Morning Coffee: HSBC decides it’s too much hassle to pay some people bonuses. Risky game at Barclays
HSBC is shifting away from discretionary bonuses towards fixed pay. The decision has some bonus-starved back-office employees up in arms.
HSBC is capping bonuses for thousands of operational staff globally to streamline remuneration, even as ex-CEO Stuart Gulliver is getting a cool $8.5m payout, a 7.2% pay raise, according to the FT. The bonus-streaming seems to be about making managers' lives easier: an HSBC insider said it's intended to “simplify” processes and free up management time.
The UK-headquartered bank, Europe’s biggest by assets, plans to restrict bonuses paid next year to junior employees within its back office by limiting payments to the equivalent of two-and-a-half months’ salary. It will increase the base salary for some staff starting next month “to ensure an appropriate balance between fixed and variable pay.”
Even though HSBC tried to assure employees that “this is simply a ‘rebalancing exercise,’” it’s a bit strange, because most banks do not have such caps for junior staff.

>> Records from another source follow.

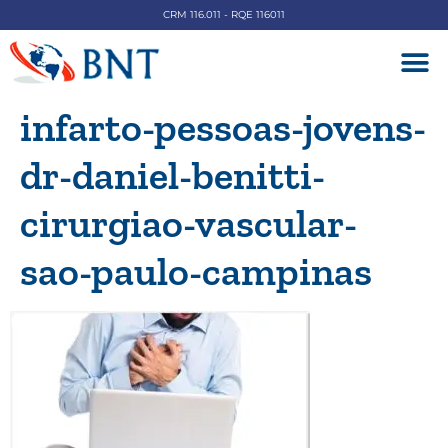
CRM 116.011 - RQE 116011
DOENÇAS V
infarto-pessoas-jovens-
dr-daniel-benitti-
cirurgiao-vascular-
sao-paulo-campinas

The number of full-time employees at HSBC at the end of last year amounted to 228,687, a decrease of 6,488 staff year-on-year.
However, it wasn't all bad news. The memo to staff comes a day after HSBC reported an 11% increase in annual pre-tax profit to $21bn thanks to strong loan growth, particularly in Asia. HSBC boosted its variable pay pool for all staff by almost 9% to $3.3bn for 2017. Of this, investment bankers received $1.1bn, an increase from $954m the previous year.
Separately, there’s been a bevy of Barclays news causing a wide range of reactions, but some employees are not happy, as the bank is playing a risky game.
Despite recent talk of dividends and share buybacks, Barclays has been stingy with shareholders for some time because huge costs potentially lurk from regulatory penalties for which it has no cushion. The bank has been battling fraud charges related to its 2008 capital raising and crisis-era mortgage-bond sales. Rivals such as Deutsche Bank made very large provisions before they settled their fines, but Barclays is heading to court with nothing put aside, according to the Wall Street Journal. That’s risky business, indeed.
People at Barclays earning over £1m ($1.4m) have 100% of their bonuses deferred, so they could lose a lot if these fines come through and Barclays' share price collapses.